Qatar brokered the trade and American national security officials were befuddled by it.
Saja al-Dulaimi, who is believed to be in her 30s, was one of 13 Islamists released as part of the trade. Wearing a silver hijab with gold butterflies that covered her hair and face, al-Dulaimi said in a brief interview after her handover that she may have been briefly married to ISIS leader Abu Bakr al-Baghdadi seven years but wasn’t really sure because there was no ISIS then.
It was the first footage ever captured of her. Before all that existed was one photo.
In an interview with Qatar-based Al Jazeera, al-Dulaimi said, “My brother works for al-Nusra and they say that I am the ex-wife of al-Baghdadi. [It’s] what I heard, but I don’t know. I divorced my husband seven years ago. I don’t know if he is al-Baghdadi or not.”
Al-Dulaimi, an Iraqi national, reportedly met al-Baghdadi online and their marriage lasted only a few months. But she remained a part of the jihadist movement. A Lebanese official described reportedly described her as a “fabulous beauty behind her veil” but her biography and ideological sympathies remain just as inscrutable. She apparently said little about her terror activity despite intense questioning by Lebanese officials during her year in Yarze Prison, one of the region’s more notorious jails.
Her lawyer said Tuesday that al-Dulaimi was “not as hefty a catch” as she appeared, politically speaking, although he added that she was willing to cooperate with authorities.
As confused as the thrice-married al-Dulaimi was about her world-famous ex-husband, many could not understand why al Nusra would give up its high-valued prisoners in exchange for a onetime powerful asset to a rival jihadist group. Al-Baghdadi dispatched one of his lieutenants to found al Nusra in late 2011, though tensions with al Qaeda’s high command led to a violent rupture between that organization and ISIS in early 2014.
So did al Nusra ask for al-Dulaimi in hopes of securing al Qaeda prisoners held by ISIS in future negotiations? Was she in fact a “hefty catch” for the franchise given that she’s the sister of a prominent al Nusra member? (Last year, a report emerged suggesting that her father was also an active member of the group.) Or was the swap a show of conciliation, the better to broker a peace deal or battlefield truce with ISIS at the local level?

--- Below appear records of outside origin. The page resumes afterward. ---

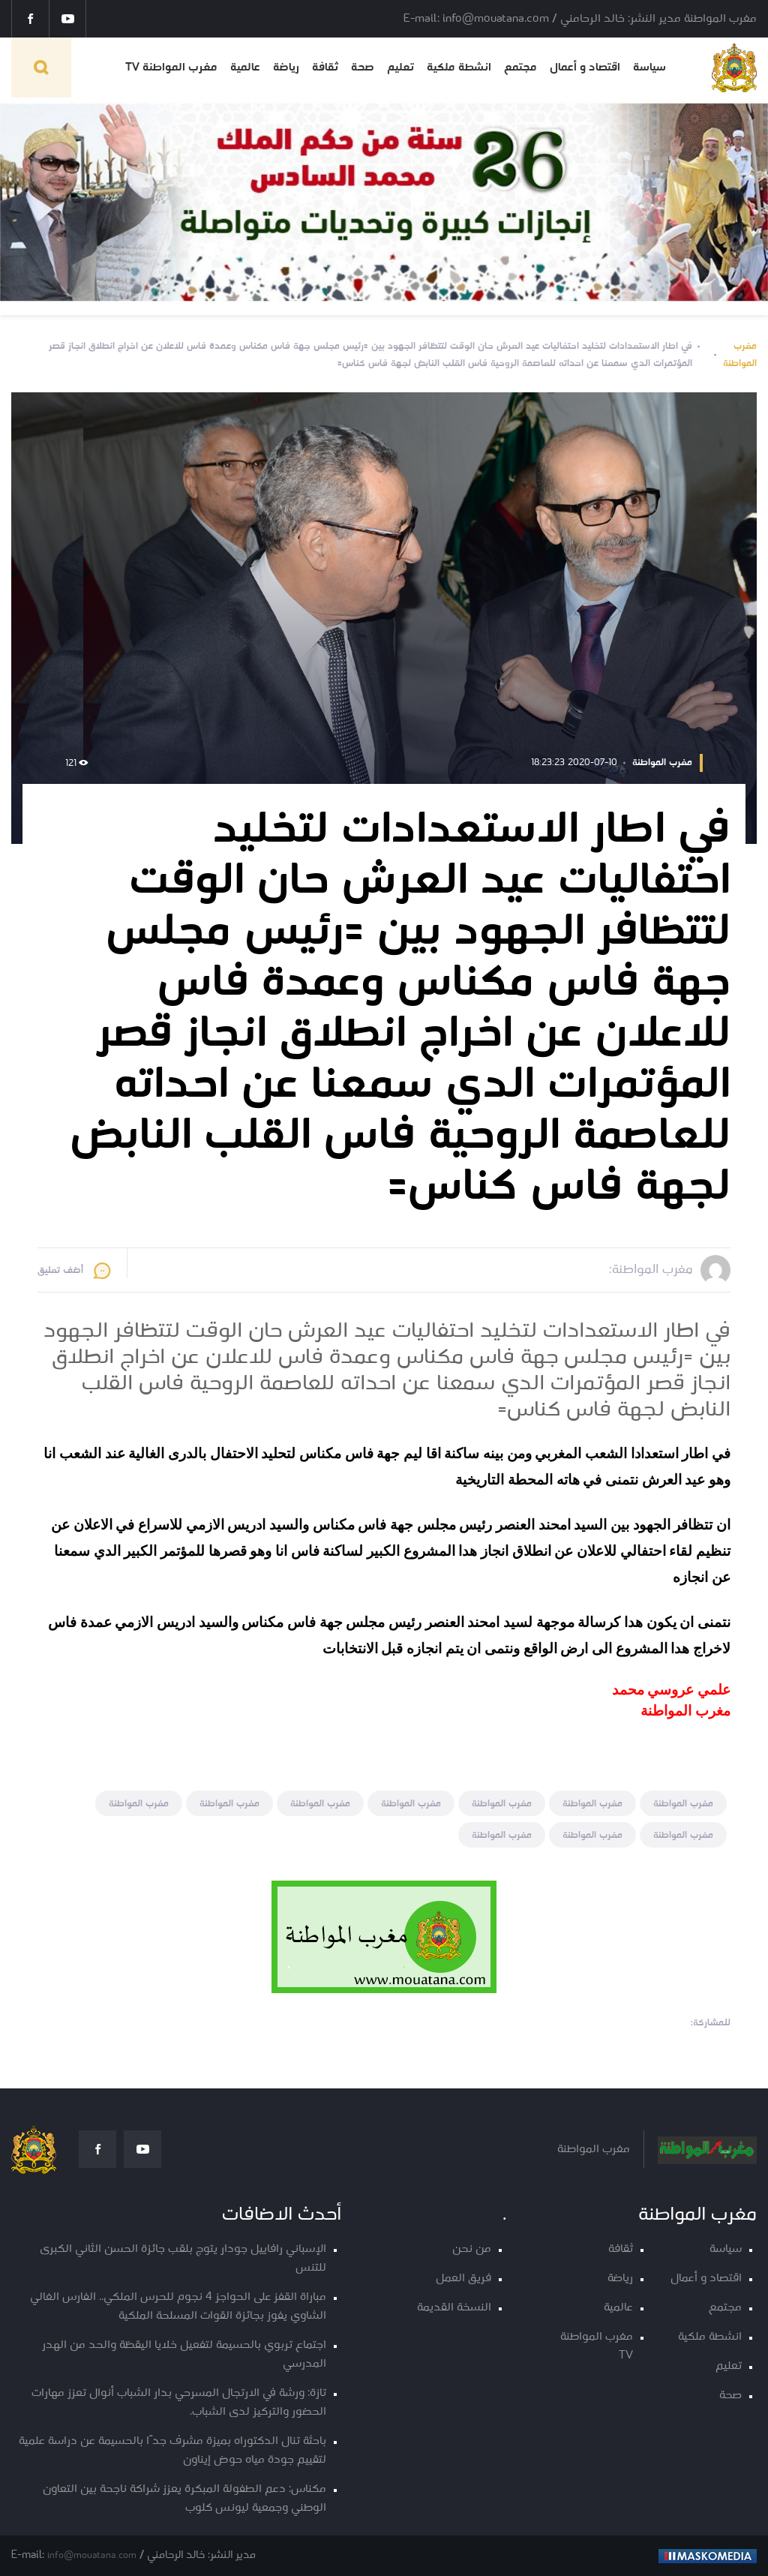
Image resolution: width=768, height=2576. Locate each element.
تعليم (400, 67)
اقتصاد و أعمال (585, 67)
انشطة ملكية (459, 67)
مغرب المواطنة (740, 355)
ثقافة (325, 67)
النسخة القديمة (454, 2307)
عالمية (245, 67)
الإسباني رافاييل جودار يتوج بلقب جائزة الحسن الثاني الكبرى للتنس (183, 2258)
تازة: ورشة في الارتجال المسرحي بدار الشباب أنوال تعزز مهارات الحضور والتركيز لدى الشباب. (179, 2402)
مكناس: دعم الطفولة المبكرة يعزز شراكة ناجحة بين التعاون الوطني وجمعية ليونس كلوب (184, 2498)
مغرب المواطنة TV (171, 67)
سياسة (649, 67)
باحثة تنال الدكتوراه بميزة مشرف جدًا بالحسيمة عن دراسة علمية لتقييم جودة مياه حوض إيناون (172, 2450)
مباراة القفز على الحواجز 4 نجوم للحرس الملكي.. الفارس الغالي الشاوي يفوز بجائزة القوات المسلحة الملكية (178, 2306)
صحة (362, 67)
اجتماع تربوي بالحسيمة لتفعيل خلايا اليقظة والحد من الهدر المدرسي (184, 2354)
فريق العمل (463, 2278)
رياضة (286, 67)
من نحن (471, 2249)
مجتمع (520, 67)
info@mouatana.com (91, 2555)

“Nusra prioritizes getting women out of prison because, in part, it generates local support in Syria,” said Jennifer Cafarella, a Syria analyst at the Washington-based Institute for the Study of War.
The others released along with al-Dulaimi could be more valuable if it turns out they are part of a ring of car bombing attacks suspected of attacks across Lebanon, Cafarella noted.
U.S. officials simply had no clue about the prisoner exchange, which bypassed Washington completely and solidified Qatar, a U.S. ally and the Middle Eastern host of U.S. Central Command, as Syrian al Qaeda’s chief interlocutor.
Indeed, it’s not the first time that Doha has played hostage negotiator with Syria’s al Qaeda branch. In March 2014, Qatari officials arranged for the release of a dozen Greek Orthodox nuns captured by Nusra in the ancient city of Maaloula, where Jesus’ native tongue Aramaic is still spoken. Originally, according to other rebels familiar with the negotiation, Qatar had intended to pay a ransom for the hostages, but al Nusra’s asking price of $50 million was deemed too steep for the tiny gas-rich Gulf state, and so in the end the nuns were swapped for 150 Syrian women who had been detained by Bashar al-Assad’s regime. Qatar was also widely thought to have played a similar role following al Nusra’s abduction of 35 Filipino UN peacekeepers who’d been taken from their outpost in the Israeli-occupied Golan Heights in August 2014.
Al-Nusra Front captured the Lebanese troops 16 months ago in the Lebanese border town of Arsal, where they were also released. ISIS reportedly captured another nine at the same attack. Their fate is unknown.
As for al-Dulaimi, Lebanese authorities caught her a year ago, along with her two sons and a daughter—all believed to be Baghdadi’s—at a border crossing. She was suspected of transferring money to militants. She was also pregnant at the time with another child, this one presumably by her new husband, a Palestinian, and gave birth to her third son in prison.